Reprint all records below exactly. No images.

» **DATA UNDER STUDY**:

◇ ◇ ◇ ◇ ◇

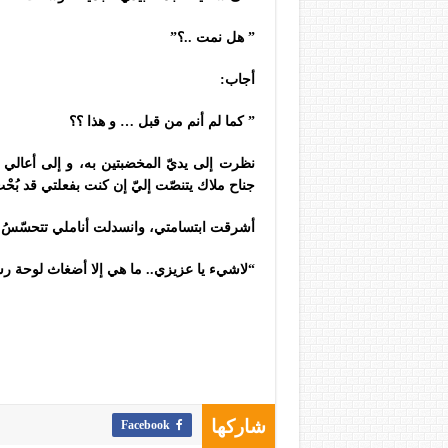
”
هل نمت ..؟”
أجاب:
” كما لم أنم من قبل … و هذا ؟؟
نظرت إلى يديّ المخضبتين به، و إلى أعالي ا
جناح ملاك يتنصّت إليّ إن كنت بفعلتي قد بُحْ
أشرقت ابتسامتي، وانسدلت أناملي تتحسّسُ أض
“لاشيء يا عزيزي.. ما هي إلا أضغاث لوحة رسَمْتُ
Facebook
شاركها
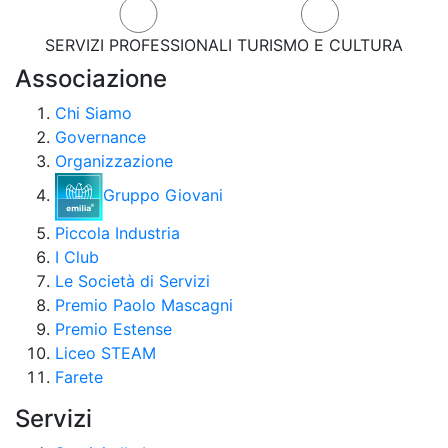
SERVIZI PROFESSIONALI
TURISMO E CULTURA
Associazione
Chi Siamo
Governance
Organizzazione
Gruppo Giovani
Piccola Industria
I Club
Le Società di Servizi
Premio Paolo Mascagni
Premio Estense
Liceo STEAM
Farete
Servizi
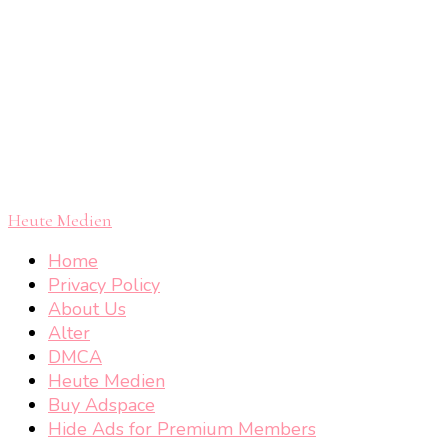
Heute Medien
Home
Privacy Policy
About Us
Alter
DMCA
Heute Medien
Buy Adspace
Hide Ads for Premium Members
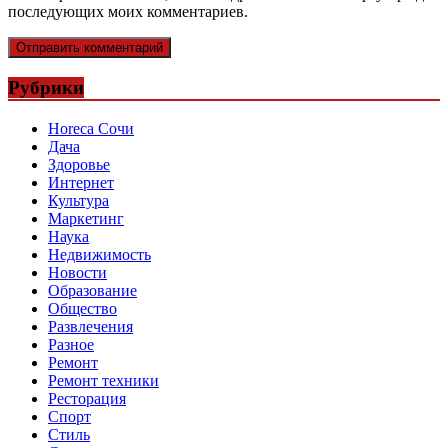
последующих моих комментариев.
Рубрики
Horeca Сочи
Дача
Здоровье
Интернет
Культура
Маркетинг
Наука
Недвижимость
Новости
Образование
Общество
Развлечения
Разное
Ремонт
Ремонт техники
Ресторация
Спорт
Стиль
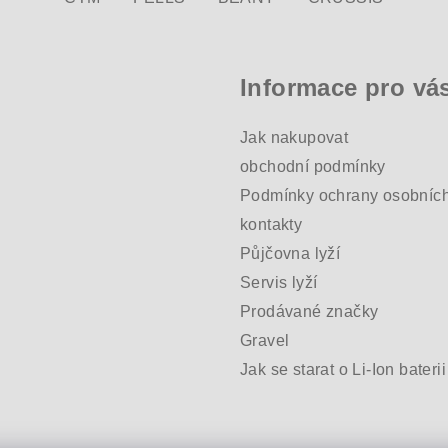
Informace pro vá
Jak nakupovat
obchodní podmínky
Podmínky ochrany osobních
kontakty
Půjčovna lyží
Servis lyží
Prodávané značky
Gravel
Jak se starat o Li-Ion baterii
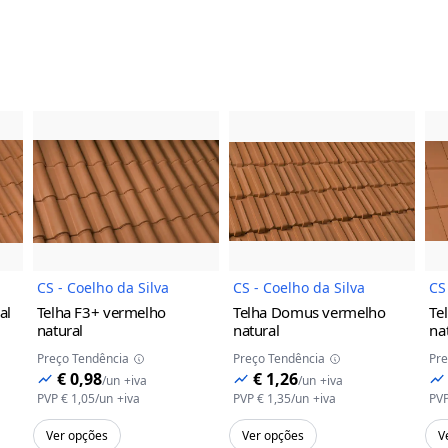
a
do Produto
Imagem do Produto
Imagem do Prod
CS - Coelho da Silva
CS - Coelho da Silva
CS
al
Telha F3+
vermelho
Telha Domus
vermelho
Te
natural
natural
na
Preço Tendência
Preço Tendência
Pre
€ 0,98
€ 1,26
/
un
+iva
/
un
+iva
PVP
€ 1,05
/
un
+iva
PVP
€ 1,35
/
un
+iva
PV
Ver opções
Ver opções
V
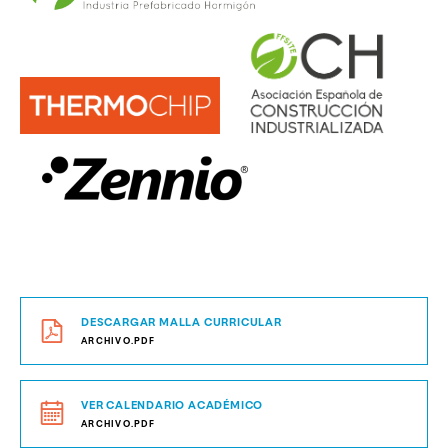
DESCARGAR MALLA CURRICULAR
ARCHIVO.PDF
VER CALENDARIO ACADÉMICO
ARCHIVO.PDF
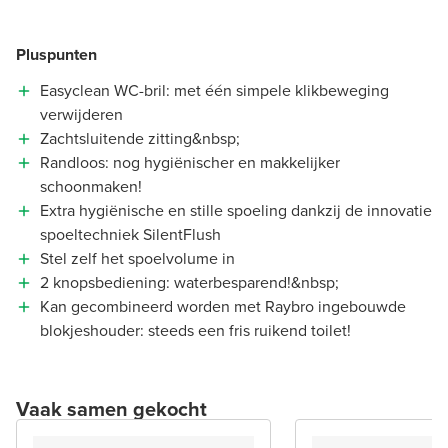
Pluspunten
Easyclean WC-bril: met één simpele klikbeweging
verwijderen
Zachtsluitende zitting&nbsp;
Randloos: nog hygiënischer en makkelijker
schoonmaken!
Extra hygiënische en stille spoeling dankzij de innovatie
spoeltechniek SilentFlush
Stel zelf het spoelvolume in
2 knopsbediening: waterbesparend!&nbsp;
Kan gecombineerd worden met Raybro ingebouwde
blokjeshouder: steeds een fris ruikend toilet!
Vaak samen gekocht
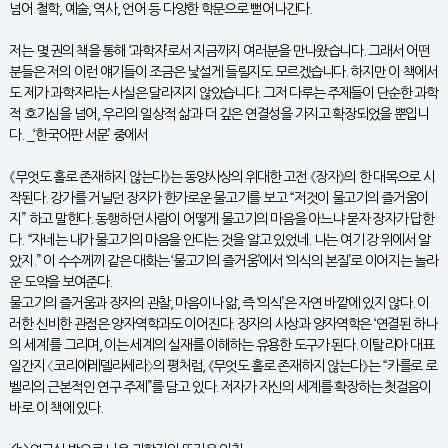
넘어 철학, 예술, 역사, 언어 등 다양한 학문으로 뻗어나간다.
저는 몇 권의 책을 통해 ‘과학자’로서 지금까지 여러분을 만나왔습니다. 그래서 어떤
분들은 저의 이런 얘기들이 조금은 낯설게 들릴지도 모르겠습니다. 하지만 이 책에서
도 제가 과학자라는 사실은 달라지지 않았습니다. 그저 다루는 주제들이 단순한 과학
적 호기심을 넘어, 우리의 일상적 삶과 더 깊은 연결성을 가지고 확장되었을 뿐입니
다. _‘한국어판 서문’ 중에서
《무엇도 홀로 존재하지 않는다》는 동양사상의 위대한 고전 《장자》의 한 대목으로 시
작된다. 강가를 거닐던 장자가 한가로운 물고기를 보고 “저것이 물고기의 즐거움이
지” 하고 말한다. 동행하던 사람이 어떻게 물고기의 마음을 아느냐 묻자 장자가 답한
다. “자네는 내가 물고기의 마음을 안다는 것을 알고 있었네. 나는 여기 강 위에서 알
았지.” 이 수수께끼 같은 대화는 ‘물고기의 즐거움’에서 ‘의식의 본질’로 이어지는 놀라
운 도약을 보여준다.
물고기의 즐거움과 장자의 관찰, 마음이나 앎, 즉 ‘의식’은 자연 바깥에 있지 않다. 이
러한 신비한 관점은 양자역학과도 이어진다. 장자의 사상과 양자역학은 ‘연결된 하나
의 세계’를 그리며, 이는 세계의 실재를 이해하는 유용한 도구가 된다. 이탈리아 대표
일간지 〈코리에레델라세라〉의 평처럼, 《무엇도 홀로 존재하지 않는다》는 “카를로 로
벨리의 근본적인 연구 주제”를 담고 있다. 저자가 자신의 세계를 확장하는 첫걸음이
바로 이 책에 있다.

◇ ◇ ◇ ◇ ◇

» **TASK RESPONSE**:
”
هل نمت ..؟”
أجاب:
” كما لم أنم من قبل … و هذا ؟؟
نظرت إلى يديّ المخضبتين به، و إلى أعالي ا
جناح ملاك يتنصّت إليّ إن كنت بفعلتي قد بُحْ
أشرقت ابتسامتي، وانسدلت أناملي تتحسّسُ أض
“لاشيء يا عزيزي.. ما هي إلا أضغاث لوحة رسَمْتُ
Facebook
شاركها
SERVIZI PROFESSIONALI
TURISMO E CULTURA
Associazione
Chi Siamo
Governance
Organizzazione
Gruppo Giovani
Piccola Industria
I Club
Le Società di Servizi
Premio Paolo Mascagni
Premio Estense
Liceo STEAM
Farete
Servizi
Heute Medien
Home
Privacy Policy
About Us
Alter
DMCA
Heute Medien
Buy Adspace
Hide Ads for Premium Members
последующих моих комментариев.
Рубрики
Horeca Сочи
Дача
Здоровье
Интернет
Культура
Маркетинг
Наука
Недвижимость
Новости
Образование
Общество
Развлечения
Разное
Ремонт
Ремонт техники
Ресторация
Спорт
Стиль
Informace pro vá
Jak nakupovat
obchodní podmínky
Podmínky ochrany osobních
kontakty
Půjčovna lyží
Servis lyží
Prodávané značky
Gravel
Jak se starat o Li-Ion baterii
a
do Produto
Imagem do Produto
Imagem do Prod
CS - Coelho da Silva
CS - Coelho da Silva
CS
al
Telha F3+
vermelho
Telha Domus
vermelho
Te
natural
natural
na
Preço Tendência
Preço Tendência
Pre
€ 0,98
€ 1,26
/
un
+iva
/
un
+iva
PVP
€ 1,05
/
un
+iva
PVP
€ 1,35
/
un
+iva
PV
Ver opções
Ver opções
V
DESCARGAR MALLA CURRICULAR
ARCHIVO.PDF
VER CALENDARIO ACADÉMICO
ARCHIVO.PDF
Pluspunten
Easyclean WC-bril: met één simpele klikbeweging
verwijderen
Zachtsluitende zitting&nbsp;
Randloos: nog hygiënischer en makkelijker
schoonmaken!
Extra hygiënische en stille spoeling dankzij de innovatie
spoeltechniek SilentFlush
Stel zelf het spoelvolume in
2 knopsbediening: waterbesparend!&nbsp;
Kan gecombineerd worden met Raybro ingebouwde
blokjeshouder: steeds een fris ruikend toilet!
Vaak samen gekocht
넘어 철학, 예술, 역사, 언어 등 다양한 학문으로 뻗어나간다.
저는 몇 권의 책을 통해 ‘과학자’로서 지금까지 여러분을 만나왔습니다. 그래서 어떤
분들은 저의 이런 얘기들이 조금은 낯설게 들릴지도 모르겠습니다. 하지만 이 책에서
도 제가 과학자라는 사실은 달라지지 않았습니다. 그저 다루는 주제들이 단순한 과학
적 호기심을 넘어, 우리의 일상적 삶과 더 깊은 연결성을 가지고 확장되었을 뿐입니
다. _‘한국어판 서문’ 중에서
《무엇도 홀로 존재하지 않는다》는 동양사상의 위대한 고전 《장자》의 한 대목으로 시
작된다. 강가를 거닐던 장자가 한가로운 물고기를 보고 “저것이 물고기의 즐거움이
지” 하고 말한다. 동행하던 사람이 어떻게 물고기의 마음을 아느냐 묻자 장자가 답한
다. “자네는 내가 물고기의 마음을 안다는 것을 알고 있었네. 나는 여기 강 위에서 알
았지.” 이 수수께끼 같은 대화는 ‘물고기의 즐거움’에서 ‘의식의 본질’로 이어지는 놀라
운 도약을 보여준다.
물고기의 즐거움과 장자의 관찰, 마음이나 앎, 즉 ‘의식’은 자연 바깥에 있지 않다. 이
러한 신비한 관점은 양자역학과도 이어진다. 장자의 사상과 양자역학은 ‘연결된 하나
의 세계’를 그리며, 이는 세계의 실재를 이해하는 유용한 도구가 된다. 이탈리아 대표
일간지 〈코리에레델라세라〉의 평처럼, 《무엇도 홀로 존재하지 않는다》는 “카를로 로
벨리의 근본적인 연구 주제”를 담고 있다. 저자가 자신의 세계를 확장하는 첫걸음이
바로 이 책에 있다.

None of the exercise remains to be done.